Wednesday, July 4, 2018

Reflections on Lady Liberty and Mother Mary This Fourth of July



I came across this poster in Washington, D.C. at a rally in support of Muslims, back in January. Six months later, the irony and its significance hits us like a ton of bricks, as instead of the United States welcoming the immigrant, children are being stripped away from their parents’ arms and separated at the border. 

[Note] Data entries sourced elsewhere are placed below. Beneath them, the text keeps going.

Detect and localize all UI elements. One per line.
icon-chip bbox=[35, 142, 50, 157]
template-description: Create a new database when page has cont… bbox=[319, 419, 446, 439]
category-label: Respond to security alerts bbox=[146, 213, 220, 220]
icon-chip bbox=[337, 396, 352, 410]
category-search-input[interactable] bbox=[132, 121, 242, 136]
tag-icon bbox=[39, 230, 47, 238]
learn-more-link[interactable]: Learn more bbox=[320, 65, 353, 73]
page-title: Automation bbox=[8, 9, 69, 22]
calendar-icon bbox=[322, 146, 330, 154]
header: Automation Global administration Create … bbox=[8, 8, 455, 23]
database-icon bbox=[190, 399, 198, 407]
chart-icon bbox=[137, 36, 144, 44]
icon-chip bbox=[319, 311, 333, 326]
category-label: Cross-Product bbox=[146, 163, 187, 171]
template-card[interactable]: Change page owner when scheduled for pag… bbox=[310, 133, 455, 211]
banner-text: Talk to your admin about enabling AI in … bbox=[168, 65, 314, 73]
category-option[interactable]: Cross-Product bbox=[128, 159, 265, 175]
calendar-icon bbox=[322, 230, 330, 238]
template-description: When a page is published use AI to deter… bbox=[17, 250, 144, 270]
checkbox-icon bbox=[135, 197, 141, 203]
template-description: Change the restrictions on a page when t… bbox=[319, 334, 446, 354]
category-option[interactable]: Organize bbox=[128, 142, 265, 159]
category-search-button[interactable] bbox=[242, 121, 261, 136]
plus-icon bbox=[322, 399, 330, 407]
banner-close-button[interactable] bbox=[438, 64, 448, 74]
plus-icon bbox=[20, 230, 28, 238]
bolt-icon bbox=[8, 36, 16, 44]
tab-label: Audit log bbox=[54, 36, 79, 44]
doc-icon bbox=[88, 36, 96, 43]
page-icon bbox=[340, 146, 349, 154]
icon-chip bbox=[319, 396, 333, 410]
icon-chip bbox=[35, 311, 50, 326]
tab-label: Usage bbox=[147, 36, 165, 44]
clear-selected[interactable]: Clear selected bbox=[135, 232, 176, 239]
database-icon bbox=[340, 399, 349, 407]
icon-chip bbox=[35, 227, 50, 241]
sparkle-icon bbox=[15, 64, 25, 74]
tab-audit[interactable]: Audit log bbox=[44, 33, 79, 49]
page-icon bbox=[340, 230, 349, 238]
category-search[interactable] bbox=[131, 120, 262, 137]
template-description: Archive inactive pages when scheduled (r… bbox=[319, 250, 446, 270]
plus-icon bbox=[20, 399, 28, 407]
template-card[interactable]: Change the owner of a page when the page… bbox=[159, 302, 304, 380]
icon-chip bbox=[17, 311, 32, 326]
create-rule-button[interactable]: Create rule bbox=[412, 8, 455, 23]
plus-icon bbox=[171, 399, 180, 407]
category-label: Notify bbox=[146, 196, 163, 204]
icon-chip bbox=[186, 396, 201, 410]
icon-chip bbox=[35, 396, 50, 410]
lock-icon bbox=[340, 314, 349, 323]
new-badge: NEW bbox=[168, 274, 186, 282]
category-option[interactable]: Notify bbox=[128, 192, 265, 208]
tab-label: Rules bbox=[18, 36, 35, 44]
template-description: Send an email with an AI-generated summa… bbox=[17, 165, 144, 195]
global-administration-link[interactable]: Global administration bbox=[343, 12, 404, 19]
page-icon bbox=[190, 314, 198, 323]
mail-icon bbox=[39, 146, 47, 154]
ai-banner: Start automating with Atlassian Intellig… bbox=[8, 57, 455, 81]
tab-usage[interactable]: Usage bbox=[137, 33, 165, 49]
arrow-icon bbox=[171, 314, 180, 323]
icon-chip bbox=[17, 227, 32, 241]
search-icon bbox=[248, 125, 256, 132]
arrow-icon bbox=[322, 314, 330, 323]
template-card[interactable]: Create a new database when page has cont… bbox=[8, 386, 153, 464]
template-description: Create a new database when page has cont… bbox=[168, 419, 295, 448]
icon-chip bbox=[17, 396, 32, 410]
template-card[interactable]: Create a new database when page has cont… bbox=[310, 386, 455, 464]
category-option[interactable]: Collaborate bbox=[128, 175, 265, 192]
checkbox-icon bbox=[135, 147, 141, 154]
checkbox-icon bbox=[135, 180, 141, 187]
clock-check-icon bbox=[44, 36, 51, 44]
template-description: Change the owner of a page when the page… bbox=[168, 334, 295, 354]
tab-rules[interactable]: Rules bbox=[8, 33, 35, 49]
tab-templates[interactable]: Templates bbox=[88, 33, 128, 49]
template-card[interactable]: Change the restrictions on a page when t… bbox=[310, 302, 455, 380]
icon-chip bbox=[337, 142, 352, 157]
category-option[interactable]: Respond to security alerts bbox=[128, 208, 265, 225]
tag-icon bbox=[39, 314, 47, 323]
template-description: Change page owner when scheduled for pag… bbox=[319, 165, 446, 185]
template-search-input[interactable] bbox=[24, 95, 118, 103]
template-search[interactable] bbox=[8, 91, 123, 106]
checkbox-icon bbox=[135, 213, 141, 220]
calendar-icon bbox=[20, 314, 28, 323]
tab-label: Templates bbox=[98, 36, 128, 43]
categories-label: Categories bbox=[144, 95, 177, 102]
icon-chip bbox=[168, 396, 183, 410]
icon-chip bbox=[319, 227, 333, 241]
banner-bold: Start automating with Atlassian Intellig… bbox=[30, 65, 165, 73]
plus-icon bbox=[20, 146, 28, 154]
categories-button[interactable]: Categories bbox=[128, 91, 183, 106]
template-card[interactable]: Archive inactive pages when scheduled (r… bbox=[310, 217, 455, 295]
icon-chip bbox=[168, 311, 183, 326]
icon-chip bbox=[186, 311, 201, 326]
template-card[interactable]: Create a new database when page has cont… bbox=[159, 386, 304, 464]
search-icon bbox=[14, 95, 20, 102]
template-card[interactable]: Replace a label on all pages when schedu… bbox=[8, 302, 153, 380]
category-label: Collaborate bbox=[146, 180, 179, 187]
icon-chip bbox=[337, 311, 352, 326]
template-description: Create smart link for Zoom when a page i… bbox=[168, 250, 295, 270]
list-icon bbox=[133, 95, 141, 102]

This week, a church in Indiana put a statue of the Holy Family inside a cage, representing an ICE detention center.  Much like Jesus crying out at the end of his life, “forgive them Lord, for they know not what they do” – it is a wake-up call to those who do not see the similarities between the life and family of Jesus Christ and those being turned away and treated as less than human today.  If Christianity does not show us how to act in the face of such injustice, surely we will continue to live in a land of separation and lack of community. As Michael Moore said on The Late Show with Stephen Colbert, “if we started acting the way we were taught, in Catholic school, or in Bible school, wherever you went, we will have a different country, but not until then.” 

As with the image of Lady Liberty holding the immigrant child in her arms in a time of separation of children from families at the border, a caged Holy Family shows the stark contrast between the principles that the U.S. was founded upon, and the Biblical call to welcome the stranger and the immigrant, and the reality of what the U.S. government and immigration officials are currently doing.  Instead of such hypocrisy, I believe we need to take a deeper look at Mary, the mother of Jesus.  As a woman who brought Christ into the world who continues to show us how to love and how to live, we would do much better than to dismiss her importance as many Protestants do.  As a willing participant in the co-creation of life with God, Mary represents a generative capacity of love and abundance we desperately need to reestablish.  Most of the immigrants crossing borders are doing so because they feel their lives are in danger, and/or they cannot live off their native lands any longer.  Corrupt governments allow corporations to plunder land and threaten, destroy and contaminate food and water sources in the name of profit or the fighting over natural resources. But the life-giving image of Mary, and the generative capacity of Mother Earth, provide us with an alternative of abundance, nurturing and welcoming. 

This 4th of July, as we mourn the failure of U.S. to stand true to the words holding up Lady Liberty - “Give me your tired, your poor, Your huddled masses yearning to breathe free,” – may we reflect on how different the world would be if we took the example of Mary seriously, valuing the love and generative capacity of the feminine to give, nourish, and sustain life.  

We can all do something.  Seek out a group near you to support that is working in support of keeping families together. Cayuga Centers has an Amazon Wish List for the children in its care.  And the Franciscan Action Network is asking Franciscan churches around the country to send in their photos from local Keeping Families Together marches so we can start to build more unity and momentum.  As St. Francis of Assisi said, “Let us begin again, for up to now we have done little or nothing.”  

THIS IS MY SONG

This is my song, O God of all the nations,
A song of peace for lands afar and mine.
This is my home, the country where my heart is,
Here are my hopes, my dreams, my holy shrine.
But other hearts in other lands are beating,
With hopes and dreams as true and high as mine.

My country's skies are bluer than the ocean,
And sunlight beams on clover leaf and pine.
But other lands have sunlight too, and clover,
And skies are everywhere as blue as mine.
O hear my song, thou God of all the nations,
A song of peace for their land and for mine.